I got this running on a 128GB M5 the other day - pretty painless, model runs in about 80GB of RAM and it seemed to be very capable at writing code and tool execution.

▲ chatmasta 14 minutes ago | parent | next [-]

So you’re saying I should buy the M5? :) I’ve been resisting, thinking I’ll never use it… it’ll be better in a year… I’ll wait for the Studio (do we still think that’s coming in June?)… etc.

▲ perfmode 2 hours ago | parent | prev [-]

How’s the token throughput / response time?

▲ simonw 2 hours ago | parent [-]

Healthy!

  prefill: 30.91 t/s, generation: 29.58 t/s

From https://gist.github.com/simonw/31127f9025845c4c9b10c3e0d8612...

▲

embedding-shape 2 hours ago | parent | next [-]

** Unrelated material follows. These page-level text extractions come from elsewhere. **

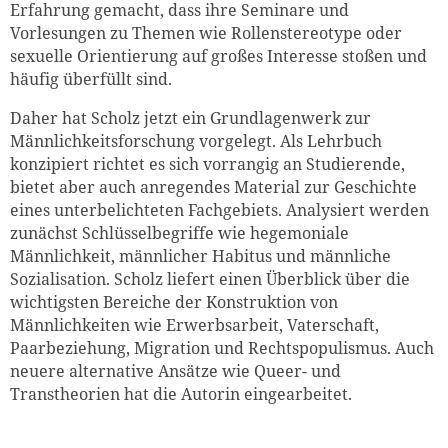
Erfahrung gemacht, dass ihre Seminare und
Vorlesungen zu Themen wie Rollenstereotype oder
sexuelle Orientierung auf großes Interesse stoßen und
häufig überfüllt sind.
Daher hat Scholz jetzt ein Grundlagenwerk zur
Männlichkeitsforschung vorgelegt. Als Lehrbuch
konzipiert richtet es sich vorrangig an Studierende,
bietet aber auch anregendes Material zur Geschichte
eines unterbelichteten Fachgebiets. Analysiert werden
zunächst Schlüsselbegriffe wie hegemoniale
Männlichkeit, männlicher Habitus und männliche
Sozialisation. Scholz liefert einen Überblick über die
wichtigsten Bereiche der Konstruktion von
Männlichkeiten wie Erwerbsarbeit, Vaterschaft,
Paarbeziehung, Migration und Rechtspopulismus. Auch
neuere alternative Ansätze wie Queer- und
Transtheorien hat die Autorin eingearbeitet.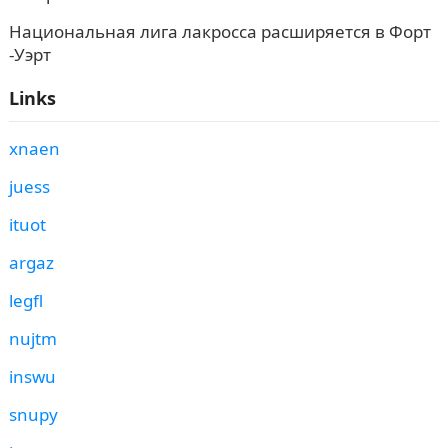
Национальная лига лакросса расширяется в Форт
-Уэрт
Links
xnaen
juess
ituot
argaz
legfl
nujtm
inswu
snupy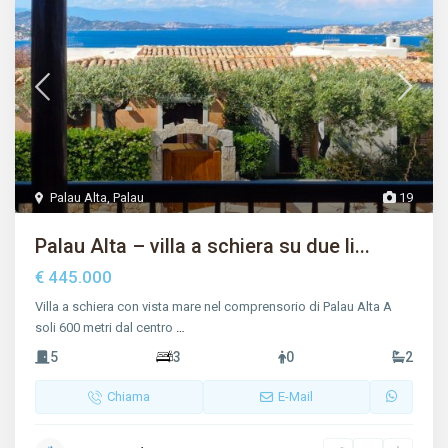
Palau Alta
,
Palau
19
Palau Alta – villa a schiera su due li...
€ 445.000
Villa a schiera con vista mare nel comprensorio di Palau Alta A
soli 600 metri dal centro
…
5
3
0
2
Chiama
E-Mail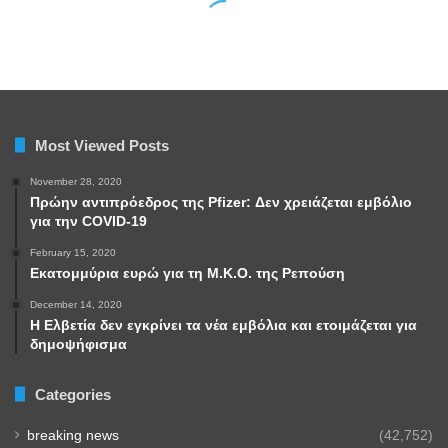
Most Viewed Posts
November 28, 2020
Πρώην αντιπρόεδρος της Pfizer: Δεν χρειάζεται εμβόλιο
για την COVID-19
February 15, 2020
Εκατομμύρια ευρώ για τη Μ.Κ.Ο. της Ρεπούση
December 14, 2020
Η Ελβετία δεν εγκρίνει τα νέα εμβόλια και ετοιμάζεται για
δημοψήφισμα
Categories
breaking news
(42,752)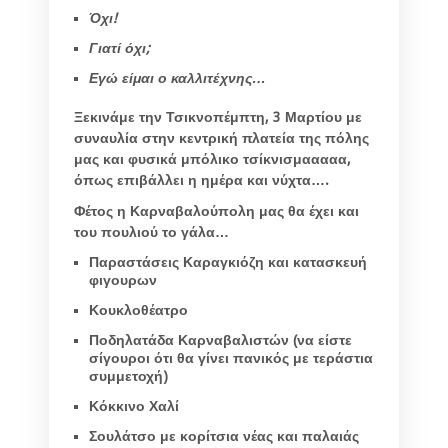
Όχι!
Γιατί όχι;
Εγώ είμαι ο καλλιτέχνης…
Ξεκινάμε την Τσικνοπέμπτη, 3 Μαρτίου με
συναυλία στην κεντρική πλατεία της πόλης
μας και φυσικά μπόλικο τσίκνισμααααα,
όπως επιβάλλει η ημέρα και νύχτα….
Φέτος η Καρναβαλούπολη μας θα έχει και
του πουλιού το γάλα…
Παραστάσεις Καραγκιόζη και κατασκευή
φιγουρων
Κουκλοθέατρο
Ποδηλατάδα Καρναβαλιστών (να είστε
σίγουροι ότι θα γίνει πανικός με τεράστια
συμμετοχή)
Κόκκινο Χαλί
Σουλάτσο με κορίτσια νέας και παλαιάς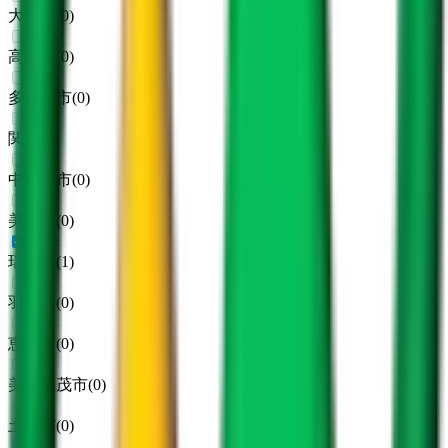
大垣市
(
0
)
高山市
(
0
)
多治見市
(
0
)
関市
(
0
)
中津川市
(
0
)
美濃市
(
0
)
瑞浪市
(
1
)
羽島市
(
0
)
恵那市
(
0
)
美濃加茂市
(
0
)
土岐市
(
0
)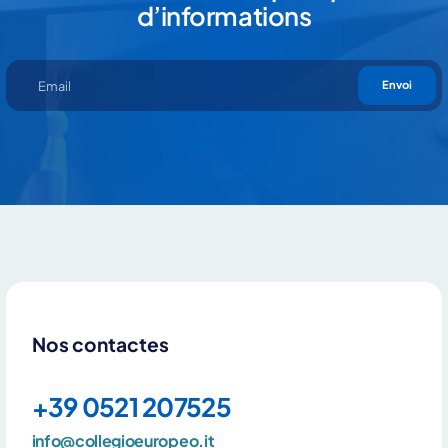
d’informations
Envoi
Nos contactes
+39 0521 207525
info@collegioeuropeo.it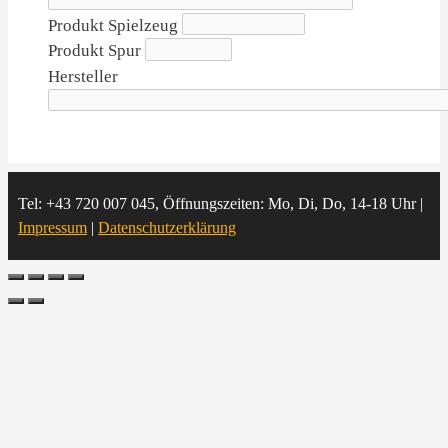
Produkt Spielzeug
Produkt Spur
Hersteller
Tel: +43 720 007 045, Öffnungszeiten: Mo, Di, Do, 14-18 Uhr |
Impressum
|
Datenschutzerklärung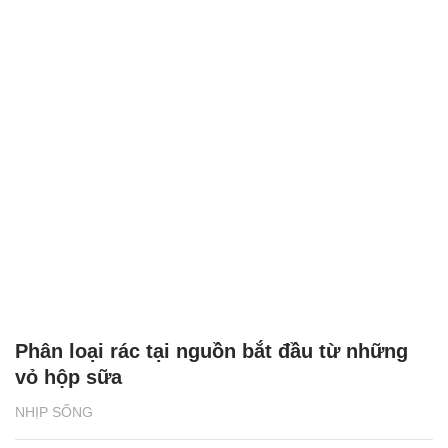
Phân loại rác tại nguồn bắt đầu từ những
vỏ hộp sữa
NHỊP SỐNG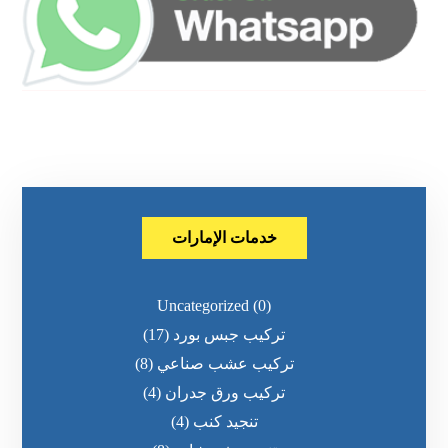
خدمات الإمارات
Uncategorized
(0)
تركيب جبس بورد
(17)
تركيب عشب صناعي
(8)
تركيب ورق جدران
(4)
تنجيد كنب
(4)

Comparison with a RTX Pro 6000, with DeepSeek-V4-Flash-IQ2XXS-w2Q2K-AProjQ8-SExpQ8-OutQ8-chat-v2-imatrix.gguf:

prefill: 121.76 t/s, generation: 47.85 t/s

Main target seems to be Apple's Metal, so makes sense. Might be fun to see how fast one could make it go though :) The model seems really good too, even though it's in IQ2.

▲

xienze 2 hours ago | parent | prev [-]

I don't want to be a jerk but 31t/s prefill is basically unusable in an agentic situation. A mere 10k in context and you're sitting there for 5+ minutes before the first token is generated.

▲

fgfarben an hour ago | parent | next [-]

That prefill number isn't right. M4 Max hits 200-300: https://github.com/antirez/ds4/blob/main/speed-bench/m4_max_...

▲

aiscoming 2 hours ago | parent | prev [-]

if it's just the coding agent system prompt and tools, you can cache that

	▲	xienze 2 hours ago \| parent [-]
		Yeah the problem is that's just the start of the context. There's, you know, all the tool call results and file reads and stuff.